A few weeks ago, my wife and I were talking about Christ and how he never gives up on his relationship with us. We were talking about how he is perfect, and understands us, and wants us to be like him and his Father. And we were talking about how he loves us so much that he leaves it up to us, and doesn’t force us. Lastly, we talked about how he never gives up on us.
Then my wife reminded me of a friend of mine who I’d been avoiding, who had been really hateful to me, and hurt me badly, and we hadn’t spoken in years. He’d quit the church and tried hard to get me to quit, calling me intellectually dishonest for believing in God and Evolution. My wife reminded me that as Christ doesn’t quit loving, and neither should I.
As a man, I began thinking of How th Scriptures do say that “The Spirit shall not always strive with man.” and how Christ does quit in his efforts to reach some.
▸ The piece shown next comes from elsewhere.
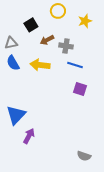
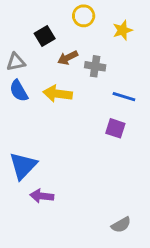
blue line: (75, 65) -> (124, 97), moved
purple arrow: (29, 136) -> (42, 196), turned -112
gray semicircle: (84, 156) -> (121, 225), turned -48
Then I thought about how this could be: How does Christ quit on us? There is only one reason I can think of why Christ would back off. That is because it would be more painful for us for him to continue than for him to go on. It’s not his own pain Christ was concerned with, but it is our pain. He lets go and steps away because he knows it hurts us more for him to hold on sometimes. He allows us to “shrink” away.
This is kind of what I think is happening here in this life, Our Father in Heaven saw it would cause us more pain in the pre-existence if we were’nt able to progress. Joseph Smith once said that in the preexistence that we were oppressed, and the primary reason for gaining a body was to be free from this oppression. I think part of that freedom is freedom from the presence of God. It is God quitting. Cutting his apron strings, He let go, like the old cliched of when you love some one. If we love him, we’ll come back, right?
When I was in High School I dated this girl, we dated for six years, she slept with some other guy, and we broke up. I was crushed. I hurt all over. I wanted her back so badly, but after a while, when the guy moved away, and she was lonely and came back, I realized, as much as I wanted to be with her, to have ger be my life again, I had to let her go, because the pain we caused each other together was to great. I was hurting her, she was hurting me. We were bad people. In that pain, I, a wanna be atheist, called out to God and asked him to make the pain stop. A year and five months later, I joined the church, and the pain was gone. Looking back, I learned a lot from that year of pain. I learned a lot about letting go. I learned there is a God, and I am not him.
And I am not Jesus. Jesus quits because he knows it would be more painful for us if he continued. I have no such knowledge. Last night, I had dinner with my friend, grateful not to know, grateful for the ability to quit. To quit being angry. To quit feeling upset. To let go.